» **Requirement**: Wherever "voor" shows up in the records below, copy the whole line.

** Opening Working data block **

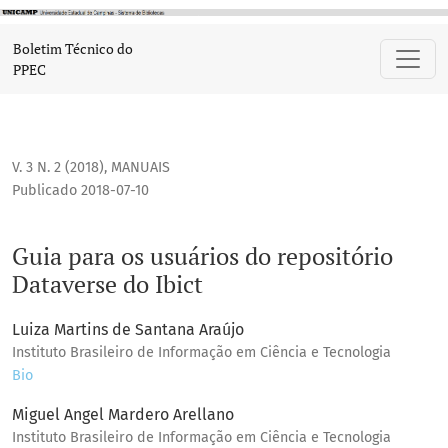
Guia para os usuários do repositório Dataverse do Ibict
Boletim Técnico do
PPEC
V. 3 N. 2 (2018)
,
MANUAIS
Publicado 2018-07-10
Guia para os usuários do repositório
Dataverse do Ibict
Luiza Martins de Santana Araújo
Instituto Brasileiro de Informação em Ciência e Tecnologia
Bio
Miguel Angel Mardero Arellano
Instituto Brasileiro de Informação em Ciência e Tecnologia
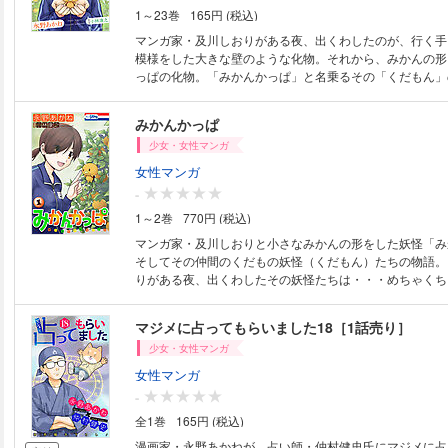
1～23巻
165円 (税込)
マンガ家・及川しおりがある夜、出くわしたのが、行く手
模様をした大きな壁のような化物。それから、みかんの形
っぱの化物。「みかんかっぱ」と名乗るその「くだもん」
めちゃくちゃかわいかった!?(21p)(この作品はウェブ・
シルキー Vol.15に収録されています。重複購入にご注意
みかんかっぱ
少女・女性マンガ
女性マンガ
-
1～2巻
770円 (税込)
マンガ家・及川しおりと小さなみかんの形をした妖怪「み
そしてその仲間のくだもの妖怪（くだもん）たちの物語。
りがある夜、出くわしたその妖怪たちは・・・めちゃくち
た!?アートソフビやプラモデルでも大人気の、小林康之の
コミカライズ。（このコミックスにはホラー シルキー Vol.
マジメに占ってもらいました18［1話売り］
れたstory01-08を収録しています)
少女・女性マンガ
女性マンガ
-
全1巻
165円 (税込)
漫画家・永野あかねが、占い師・仲村健史氏にマジメに占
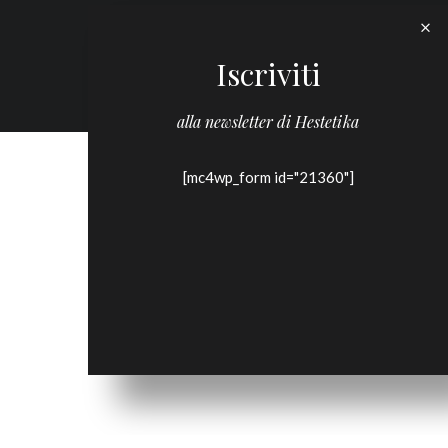
Iscriviti
alla newsletter di Hestetika
[mc4wp_form id="21360"]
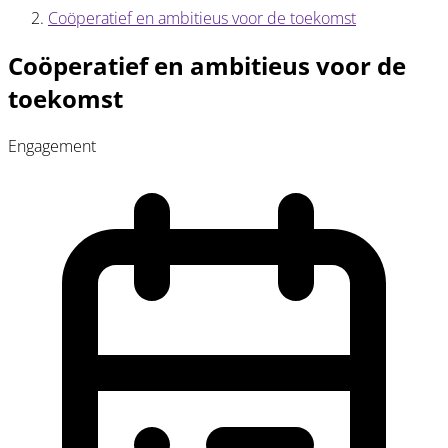
Coöperatief en ambitieus voor de toekomst
Coöperatief en ambitieus voor de
toekomst
Engagement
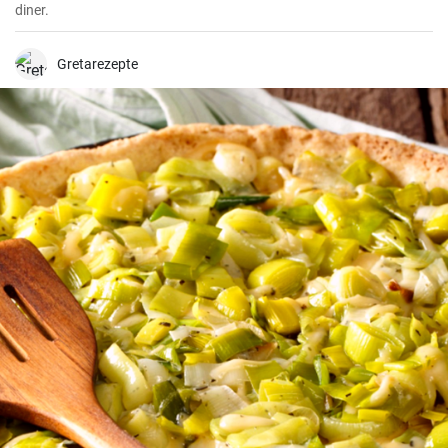
diner.
Gretarezepte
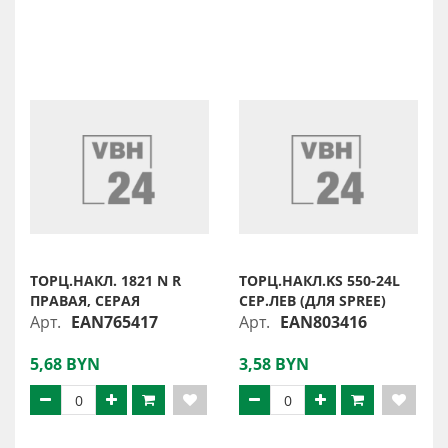
ТОРЦ.НАКЛ. 1821 N R
ТОРЦ.НАКЛ.KS 550-24L
ПРАВАЯ, СЕРАЯ
СЕР.ЛЕВ (ДЛЯ SPREE)
Арт.
EAN765417
Арт.
EAN803416
5,68 BYN
3,58 BYN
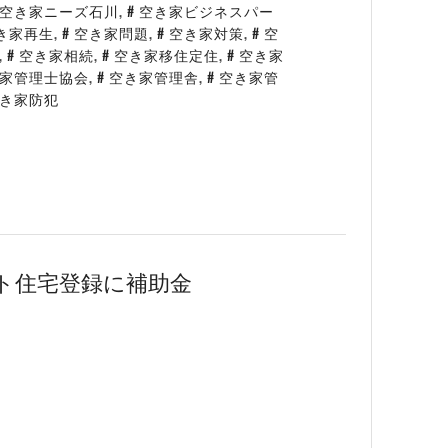
空き家ニーズ石川
,
空き家ビジネスパー
き家再生
,
空き家問題
,
空き家対策
,
空
,
空き家相続
,
空き家移住定住
,
空き家
家管理士協会
,
空き家管理舎
,
空き家管
き家防犯
ト住宅登録に補助金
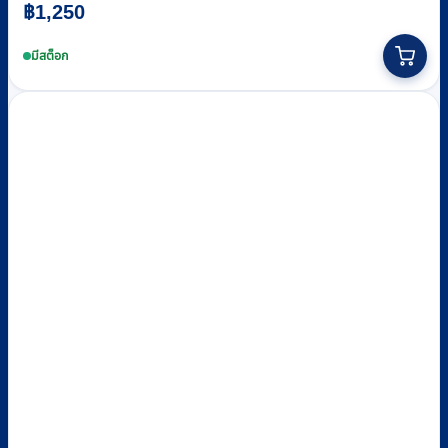
฿
1,250
This
product
มีสต็อก
has
multiple
variants.
The
options
may
be
chosen
on
the
product
page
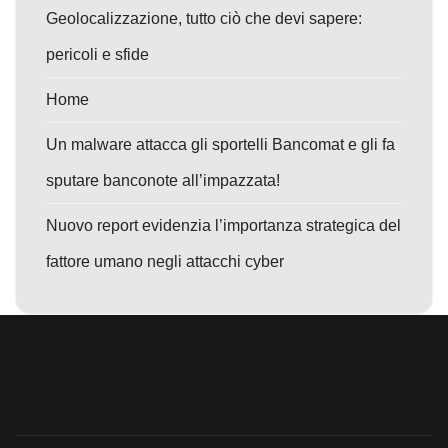
Geolocalizzazione, tutto ciò che devi sapere:
pericoli e sfide
Home
Un malware attacca gli sportelli Bancomat e gli fa
sputare banconote all’impazzata!
Nuovo report evidenzia l’importanza strategica del
fattore umano negli attacchi cyber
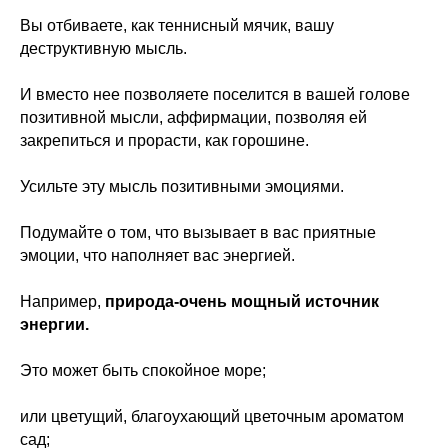
Вы отбиваете, как теннисный мячик, вашу
деструктивную мысль.
В этом разделе вы сможете найти
все актуальные курсы, семинары,
практикумы и программы
И вместо нее позволяете поселится в вашей голове
Школы психокинетики Н.Ю. Истомина
позитивной мысли, аффирмации, позволяя ей
закрепиться и прорасти, как горошине.
Усильте эту мысль позитивными эмоциями.
Подумайте о том, что вызывает в вас приятные
эмоции, что наполняет вас энергией.
Например,
природа-очень мощный источник
энергии.
Это может быть спокойное море;
или цветущий, благоухающий цветочным ароматом
сад;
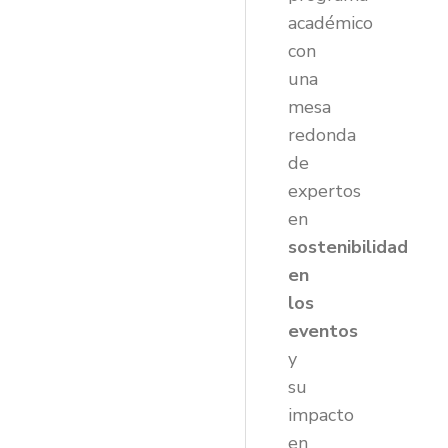
académico
con
una
mesa
redonda
de
expertos
en
sostenibilidad
en
los
eventos
y
su
impacto
en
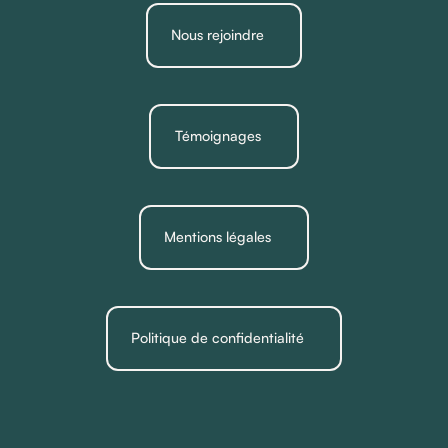
Nous rejoindre
Témoignages
Mentions légales
Politique de confidentialité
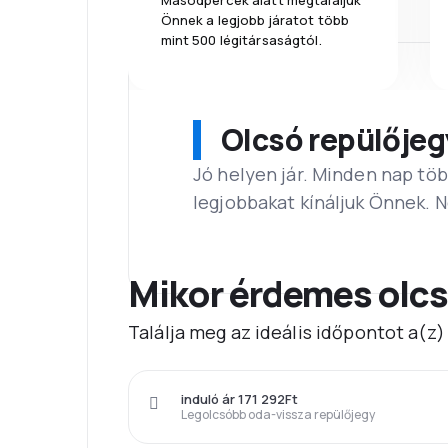
Másodpercek alatt megtaláljuk
Önnek a legjobb járatot több
mint 500 légitársaságtól.
Olcsó repülőjeg
Jó helyen jár. Minden nap töb
legjobbakat kínáljuk Önnek. 
Mikor érdemes olcs
Találja meg az ideális időpontot a(z
induló ár 171 292Ft
Legolcsóbb oda-vissza repülőjegy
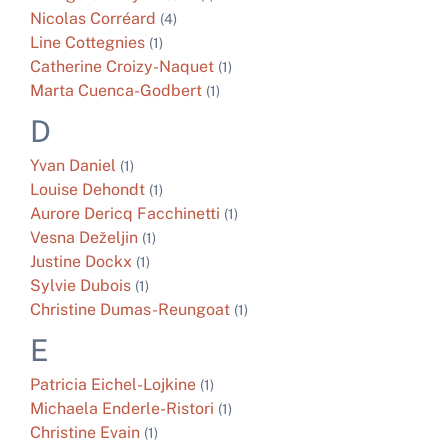
Nicolas
Corréard
(4)
Line
Cottegnies
(1)
Catherine
Croizy-Naquet
(1)
Marta
Cuenca-Godbert
(1)
D
Yvan
Daniel
(1)
Louise
Dehondt
(1)
Aurore
Dericq Facchinetti
(1)
Vesna
Deželjin
(1)
Justine
Dockx
(1)
Sylvie
Dubois
(1)
Christine
Dumas-Reungoat
(1)
E
Patricia
Eichel-Lojkine
(1)
Michaela
Enderle-Ristori
(1)
Christine
Evain
(1)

** Closing Working data block **

» **Written answer**:
Coöperatief en ambitieus voor de toekomst
Coöperatief en ambitieus voor de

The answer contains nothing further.